Pre-osteoclast, as an another mechano-sensing cell, has a critical role in mechano-shaping of skeleton

It is unclear that osteoclast lineages can sense mechanical stimuli, mainly by lack of information about the presence or absence of mechano-sensing organelles in these cells. Primary cilium is a microtubule-based organelle, which can translate mechanical loading signals into biochemical and transcriptional responses. We first identified the presence of primary cilia in tartrate-resistant acid phosphatase (TRAP)-positive mononuclear cells (preosteoclasts) prior to form TRAP-positive multinuclear cells (osteoclasts), suggesting that preosteoclasts can sense mechanical stimuli. To understand a role of primary cilia in preosteoclasts, we generated osteoclast-specific Ift88 or Kif3a knockout Cathepsin K-Cre transgenic mice. Deletion of Ift88 or Kif3a reduced the number of cilia in preosteoclasts. Micro-CT analysis display that mice with conditional deletion of Ift88 or Kif3a in osteoclast lineages led to a decrease in femoral cortical bone tissue area and bone marrow area under exercise conditions, implying that disruption of primary cilia in preosteoclasts/osteoclasts narrowed the femoral cortical bone shape. In contrast, the trabecular and cortical bone mass was not altered in these mice. Mechanistic studies showed that shear stress suppressed osteoclastogenesis by c-fos degradation. Also, shear stress increased periostin levels in conditioned media from preosteoclasts, resulting in increased differentiation and bone nodule formation of osteoblasts through activation of LRP6/-catenin. All shear stress-induced changes were near completely blocked by knock-downs of Ift88 and Kif3a in preosteoclasts. These findings first suggest that preosteoclasts may sense mechanical stimuli with a primary cilium, and that mechanical stress-mediated primary cilia activation of preosteoclasts may play an important role in controlling bone modeling and shaping by modulating both bone resorption and formation.
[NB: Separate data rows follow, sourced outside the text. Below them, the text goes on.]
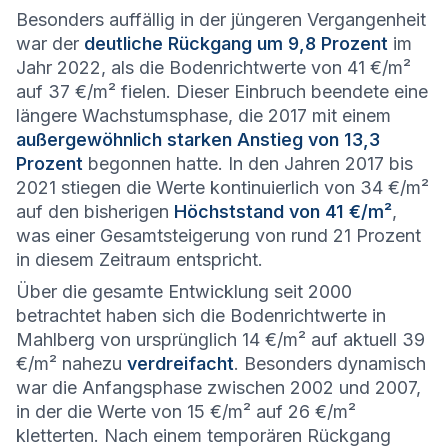
Besonders auffällig in der jüngeren Vergangenheit
war der
deutliche Rückgang um 9,8 Prozent
im
Jahr 2022, als die Bodenrichtwerte von 41 €/m²
auf 37 €/m² fielen. Dieser Einbruch beendete eine
längere Wachstumsphase, die 2017 mit einem
außergewöhnlich starken Anstieg von 13,3
Prozent
begonnen hatte. In den Jahren 2017 bis
2021 stiegen die Werte kontinuierlich von 34 €/m²
auf den bisherigen
Höchststand von 41 €/m²
,
was einer Gesamtsteigerung von rund 21 Prozent
in diesem Zeitraum entspricht.
Über die gesamte Entwicklung seit 2000
betrachtet haben sich die Bodenrichtwerte in
Mahlberg von ursprünglich 14 €/m² auf aktuell 39
€/m² nahezu
verdreifacht
. Besonders dynamisch
war die Anfangsphase zwischen 2002 und 2007,
in der die Werte von 15 €/m² auf 26 €/m²
kletterten. Nach einem temporären Rückgang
We investigated the role of Ift88 in osteoclast-lineage cells upon shear stress stimulation. We generated TRAP positive mononucleated cells (pre-osteoclasts) by knockdown with Ift88 shRNA and then treating the cells with MCSF and RANKL for 2 days. Then, we applied orbital shear stress stimulation to TRAP positive mononucleated cells and analyzed the gene expression regulated compared to control through RNA-seq. In addition, gene expression regulated after orbital shear stress stimulation in Ift88 knockdown cells were also obtained through RNA-seq analysis.